● **RECORDS PROVIDED**:
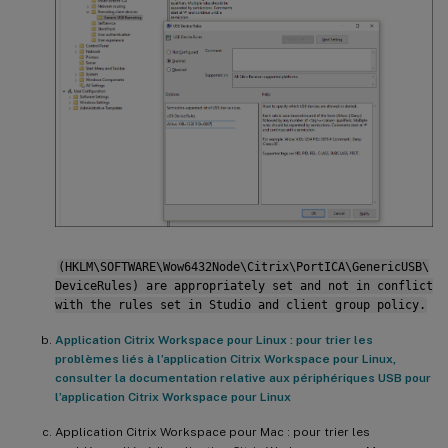
(HKLM\SOFTWARE\Wow6432Node\Citrix\PortICA\GenericUSB\
DeviceRules) are appropriately set and not in conflict
with the rules set in Studio and client group policy.
Application Citrix Workspace pour Linux : pour trier les
problèmes liés à l’application Citrix Workspace pour Linux,
consulter la documentation relative aux périphériques USB pour
l’application Citrix Workspace pour Linux
Application Citrix Workspace pour Mac : pour trier les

● **EXERCISE**:
Return the data verbatim, leaving out the pictures it holds.

● **COMPLETED EXERCISE**:
(HKLM\SOFTWARE\Wow6432Node\Citrix\PortICA\GenericUSB\
DeviceRules) are appropriately set and not in conflict
with the rules set in Studio and client group policy.
Application Citrix Workspace pour Linux : pour trier les
problèmes liés à l’application Citrix Workspace pour Linux,
consulter la documentation relative aux périphériques USB pour
l’application Citrix Workspace pour Linux
Application Citrix Workspace pour Mac : pour trier les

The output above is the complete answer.